Von da an ging es fast stetig bergauf. 1959 und 1960 war sie Ensemble-Mitglied im Wiener Theater an der Josefstadt, wechselte nach Berlin, stand in Hamburg und Düsseldorf auf der Bühne. Vor allem München wurde für viele Jahre ihre künstlerische Heimat. Klassische Rollen wie Antigone und Eurydike waren zunächst ihr Fach. Eine ihrer Paraderollen wurde die Titelfigur im Stück «Colombe» des französischen Dramatikers Jean Anouilh. Ein einfaches Mädchen vom Land gerät in die Glitzerwelt des Theaters und wird zu einem verdorbenen Wesen. «Diese Figur hat mich masslos interessiert», sagt Weis. Bei den Salzburger Festspielen stand sie zusammen mit Klaus Maria Brandauer in «Leonce und Lena» und «Figaros Hochzeit oder Der tolle Tag» auf der Bühne.

Mitte der 1970er Jahre wird aus der Schauspielerin auch eine Sängerin. «Jeder Schauspieler ist musikalisch», sagt Weis. Drei Langspielplatten mit eigenen Texten kommen so gut an, dass sie ihr den Deutschen Schallplattenpreis der Phonoakademie Berlin einbringen. Doch bevor die Musik aus einer schönen Begleiterin zur anstrengenden Pflicht wird, ist Weis wieder zurück beim Fernsehen.
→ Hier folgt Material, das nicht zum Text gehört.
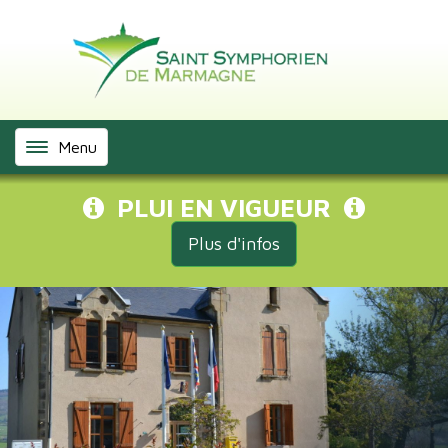
Panneau de gestion des cookies
Menu
PLUI EN VIGUEUR
Plus d'infos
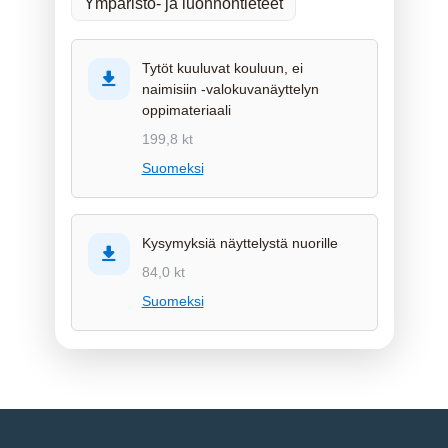
Ympäristö- ja luonnontieteet
Tytöt kuuluvat kouluun, ei
naimisiin -valokuvanäyttelyn
oppimateriaali
199,8 kt
Suomeksi
Kysymyksiä näyttelystä nuorille
84,0 kt
Suomeksi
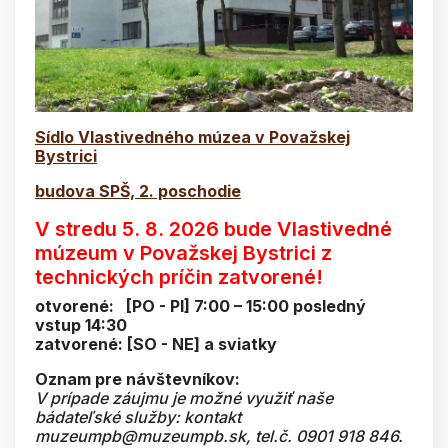
Sídlo Vlastivedného múzea v Považskej
Bystrici
budova SPŠ, 2. poschodie
V stredu 5. 8. 2026 bude Vlastivedné
múzeum v Považskej Bystrici z
technických príčin zatvorené!
otvorené: [PO - PI] 7:00 – 15:00 posledný
vstup 14:30
zatvorené: [SO - NE] a sviatky
Oznam pre návštevníkov:
V prípade záujmu je možné využiť naše
bádateľské služby: kontakt
muzeumpb@muzeumpb.sk, tel.č. 0901 918 846.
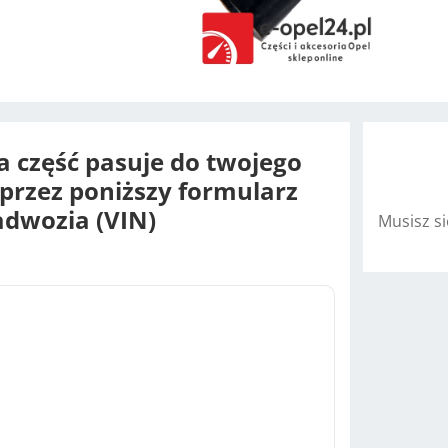
na część pasuje do twojego
oprzez poniższy formularz
dwozia (VIN)
Musisz s
A
l
t
e
r
n
a
t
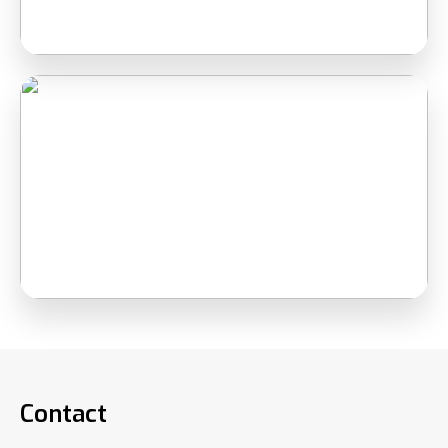
Contact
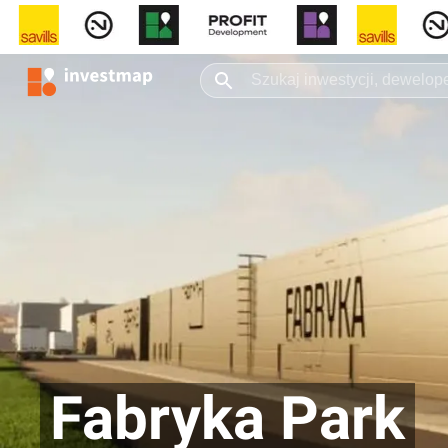
Fabryka Park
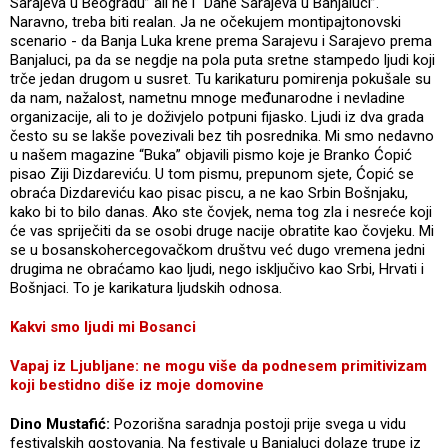
Sarajeva u Beogradu” ali ne i “Dane Sarajeva u Banjaluci”.
Naravno, treba biti realan. Ja ne očekujem montipajtonovski
scenario - da Banja Luka krene prema Sarajevu i Sarajevo prema
Banjaluci, pa da se negdje na pola puta sretne stampedo ljudi koji
trče jedan drugom u susret. Tu karikaturu pomirenja pokušale su
da nam, nažalost, nametnu mnoge međunarodne i nevladine
organizacije, ali to je doživjelo potpuni fijasko. Ljudi iz dva grada
često su se lakše povezivali bez tih posrednika. Mi smo nedavno
u našem magazine “Buka” objavili pismo koje je Branko Ćopić
pisao Ziji Dizdareviću. U tom pismu, prepunom sjete, Ćopić se
obraća Dizdareviću kao pisac piscu, a ne kao Srbin Bošnjaku,
kako bi to bilo danas. Ako ste čovjek, nema tog zla i nesreće koji
će vas spriječiti da se osobi druge nacije obratite kao čovjeku. Mi
se u bosanskohercegovačkom društvu već dugo vremena jedni
drugima ne obraćamo kao ljudi, nego isključivo kao Srbi, Hrvati i
Bošnjaci. To je karikatura ljudskih odnosa.
Kakvi smo ljudi mi Bosanci
Vapaj iz Ljubljane: ne mogu više da podnesem primitivizam
koji bestidno diše iz moje domovine
Dino Mustafić:
Pozorišna saradnja postoji prije svega u vidu
festivalskih gostovanja. Na festivale u Banjaluci dolaze trupe iz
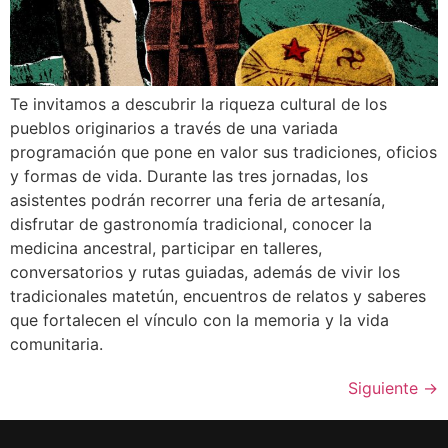
Te invitamos a descubrir la riqueza cultural de los
pueblos originarios a través de una variada
programación que pone en valor sus tradiciones, oficios
y formas de vida. Durante las tres jornadas, los
asistentes podrán recorrer una feria de artesanía,
disfrutar de gastronomía tradicional, conocer la
medicina ancestral, participar en talleres,
conversatorios y rutas guiadas, además de vivir los
tradicionales matetún, encuentros de relatos y saberes
que fortalecen el vínculo con la memoria y la vida
comunitaria.
Siguiente
→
In der TV-Produktion «Das Fräulein» nach dem Roman des Literaturnobelpreisträgers Ivo Andric spielt sie die Tochter eines bankrotten Kaufmanns, dessen Rat zum Geiz sie zwar reich macht, ihr aber vielfach schadet.

«Grossartig war's», blickt Weis zufrieden auf ihre Karriere zurück. Gerade im Fernsehen habe noch nicht der immense Zeitdruck geherrscht, wie er heute bei den Produktionen oft üblich sei. Es sei viel geprobt worden, erinnert sie sich. Die bei den Zuschauern beliebte Schauspielerin bekam die Goldene Kamera und den Goldenen Bildschirm. Einer ihrer Aussprüche schaffte es in mehrere Zitatenschätze: «Wenn es darauf ankommt, in den Augen einer Frau zu lesen, sind die meisten Männer Analphabeten.» Sie selbst war viele Jahre lang glücklich mit dem Theaterproduzenten Hellmuth Duna verheiratet, den sie später zehn Jahre lang pflegte.

Weis hatte lange Zeit ein eher beneidenswertes Luxusproblem. «Ich habe immer jünger ausgesehen als ich in Wirklichkeit war», erinnert sie sich. Sie habe Mädchen-Rollen bekommen statt altersgerechte Parts. Obwohl es ihr gut geht, hat sie sich seit einigen Jahren ganz aus dem Geschäft zurückgezogen. «Alles hat seine Zeit. Man müsste zu viel Rücksicht auf mich nehmen.»